Monday, June 11, 2012

Luscious leather and other fabrics

I see that Fabric Mart Fabrics has new leather in stock.  Wow, there are some gorgeous options.  I am especially partial to the white lambskin for a great summer jacket for chilly evenings, and the blueberry would be fun for a back-to-school (aka work) wardrobe in the fall.  Unfortunately, the shipping to Canada is high, and since I recently placed a huge Fabric Mart order, I can't justify the purchase right now.  However, if anyone else purchases some, please let me know what "awesomeness" you plan to sew with it so I can live vicariously through you.
(fabric links as of June 11/12)

Below, I have some new, but unfortunately not leather, fabrics for my overwhelming stash.  For the record, I can't believe how quickly stash can accumulate in just 3 short years of sewing.

Fuschia Ralph Lauren waterproof fabric from Fabric Mart

In my recent order, I ended up with 8 yards of Gore Tex.  Rather unexciting, but highly practical.  You see, besides sewing, my other love is paddling.  We are a paddling family and we spend our summers kayaking, canoeing, and guiding and teaching these amazing watersports.  My kids are taking up the paddling schtick (like they had a choice) and they need gear.  It is nearly impossible to find, and incredibly expensive to buy, outdoor gear for young children.  I am planning a rain jacket for my daughter  out of the pink fabric above and I will stash the rest of my waterproof-breathables' purchase for future rain pants, jackets, mitts, hats and so on.

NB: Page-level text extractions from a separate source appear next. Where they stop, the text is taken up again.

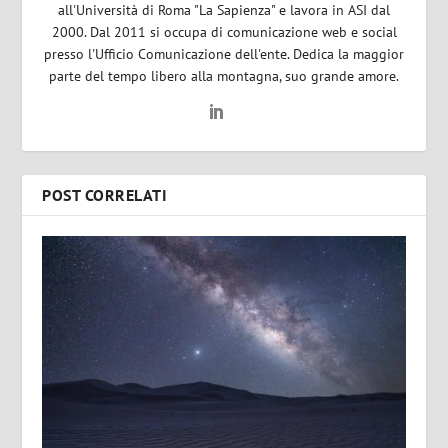
all'Università di Roma "La Sapienza" e lavora in ASI dal
2000. Dal 2011 si occupa di comunicazione web e social
presso l'Ufficio Comunicazione dell'ente. Dedica la maggior
parte del tempo libero alla montagna, suo grande amore.
POST CORRELATI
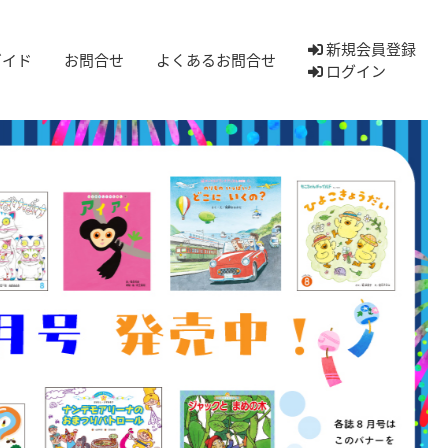
新規会員登録
ガイド
お問合せ
よくあるお問合せ
ログイン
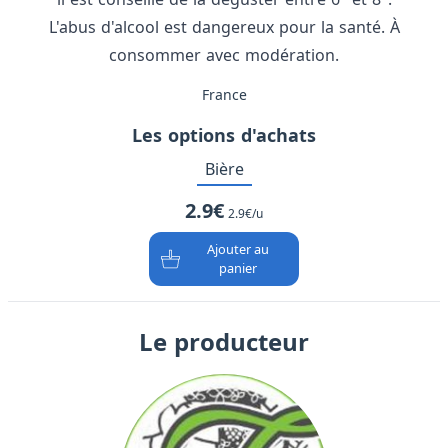
L'abus d'alcool est dangereux pour la santé. À
consommer avec modération.
France
Les options d'achats
Bière
2.9€
2.9€/u
Ajouter au
panier
Le producteur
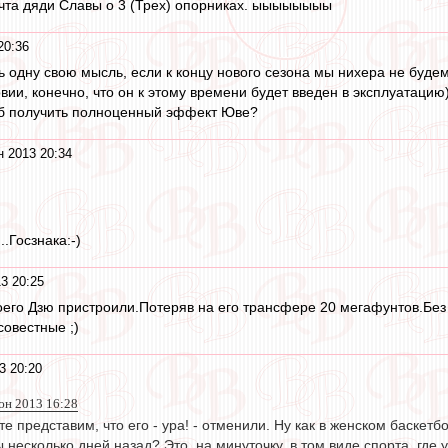
чта дяди Славы о 3 (Трех) опорниках. ыыыыыыыы
20:36
ть одну свою мысль, если к концу нового сезона мы нихера не буде
вии, конечно, что он к этому времени будет введен в эксплуатаци
тоб получить полноценный эффект Юве?
 2013 20:34
.Госзнака:-)
3 20:25
оего Дзю пристроили.Потеряв на его трансфере 20 мегафунтов.Без у
совестные ;)
3 20:20
юн 2013 16:28
йте представим, что его - ура! - отменили. Ну как в женском баске
 несколько дней назад? Это, на минуточку, в том виде спорта, г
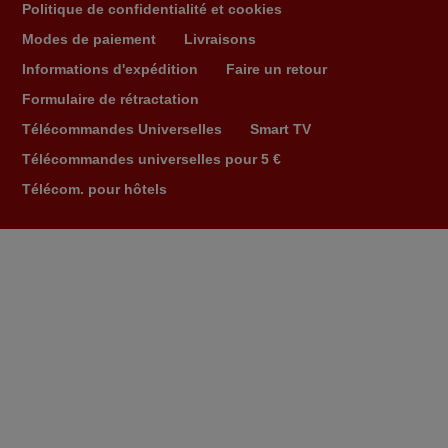
Politique de confidentialité et cookies
Ravie de voir que ma commande effectuée a 13h30est
Modes de paiement
Livraisons
deja traitée et expédiée Je vous en remercie d’avance
et attend la réception Encore merci
Informations d'expédition
Faire un retour
Jacqueline,
Formulaire de rétractation
FRANCE
Télécommandes Universelles
Smart TV
Télécommandes universelles pour 5 €
Télécom. pour hôtels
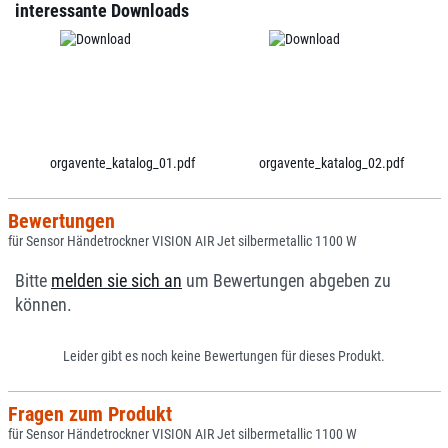
interessante Downloads
orgavente_katalog_01.pdf
orgavente_katalog_02.pdf
Bewertungen
für Sensor Händetrockner VISION AIR Jet silbermetallic 1100 W
Bitte
melden sie sich an
um Bewertungen abgeben zu
können.
Leider gibt es noch keine Bewertungen für dieses Produkt.
Fragen zum Produkt
für Sensor Händetrockner VISION AIR Jet silbermetallic 1100 W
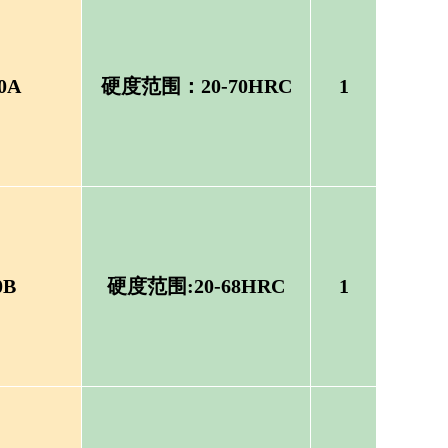
0A
硬度范围：20-70HRC
1
0B
硬度范围:20-68HRC
1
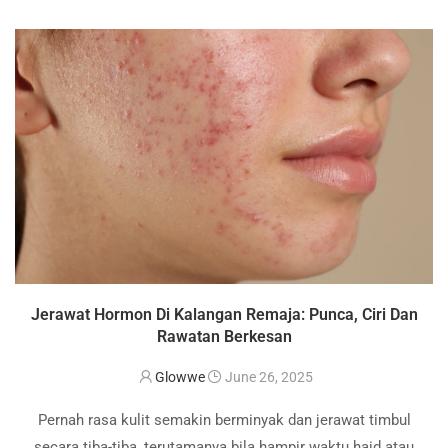
dan berkesan? Bahan tersebut adalah Benzoyl Peroxide. Ia
sebenarnya mudah …
Jerawat Hormon Di Kalangan Remaja: Punca, Ciri Dan
Rawatan Berkesan
Glowwe
June 26, 2025
Pernah rasa kulit semakin berminyak dan jerawat timbul
secara tiba-tiba, terutamanya bila hampir waktu haid atau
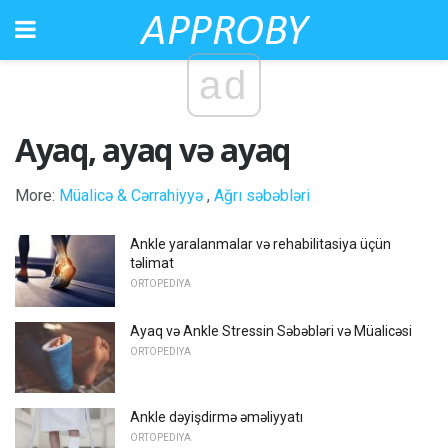
ad
Ayaq, ayaq və ayaq
More:
Müalicə & Cərrahiyyə
,
Ağrı səbəbləri
Ankle yaralanmalar və rehabilitasiya üçün
təlimat
ORTOPEDIYA
Ayaq və Ankle Stressin Səbəbləri və Müalicəsi
ORTOPEDIYA
Ankle dəyişdirmə əməliyyatı
ORTOPEDIYA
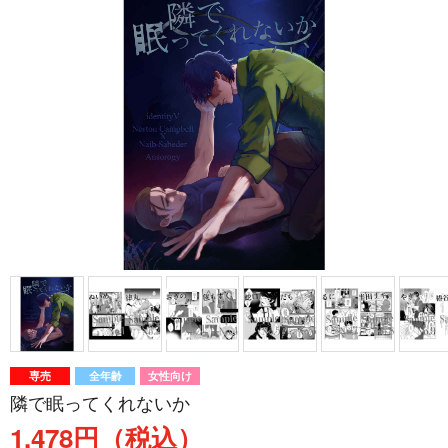
専売
全年齢
女性向け
隣で眠ってくれないか
1,478円（税込）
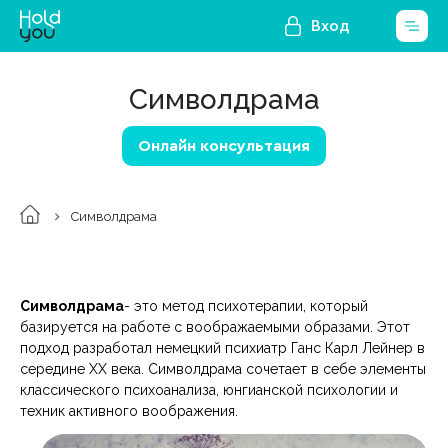
Вход
Символдрама
Онлайн консультация
Символдрама
Символдрама
- это метод психотерапии, который
базируется на работе с воображаемыми образами. Этот
подход разработал немецкий психиатр Ганс Карл Лейнер в
середине ХХ века. Символдрама сочетает в себе элементы
классического психоанализа, юнгианской психологии и
техник активного воображения.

I did spring for a freebie Fabric Mart bundle (which is not so free when you factor in the very expensive shipping to Canada, so not always a gamble I take) and these are some of the pieces I ended up with:

The fabric on the left appears to be some sort of heavier polyester, blue on one side and greyish on the other.  I will likely use it as a purse lining.  The black lace on the right, with a fun circle design, will likely be a top of some sort.  It would make a great dress, but in my world of elementary school teacher and mom by winter/outdoorsy sporty paddling woman by summer, I can't see getting much use of a dress with lace overlay.  I do love it though.
I also ended up with this.  It is some sort of backed/bonded brownish knitish thing.  It will make either a costume of some sort, or some type of soft jacket, though I can't see me wearing this since it feels bizarre to the touch.
This is not a fabric purchase, but rather, a find at our local church rummage sale.  It is handmade and vintage, a knit with very little stretch.  It is too small as-is, but if I redesign it from tunic length to shorter top I think I can make it work as a fun tank/shell.  Hey, you can't go wrong for a whole 50 cents!

This final fabric is a lightweight cotton that I actually purchased at my nearest (meaning a two hour drive away) Fabricland, the Canadian chain store. I don't buy many prints from there because I rarely find anything that I like, but for some reason I couldn't leave the store without this one.  I'm not much of a dress person for most of the year, but in the summer, they are my favourite type of clothing.  So easy to wear and very cool in warm weather.  This will definitely be a dress, but I have no idea which style yet.

I have finished several projects lately but haven't had time to photograph or post them as I've been in the midst of report cards and all that other busy end-of-the-school-year stuff.  Hopefully life will settle down soon and I can get some project details recorded here before I forget them.

Finished project updates to come soon, fingers crossed.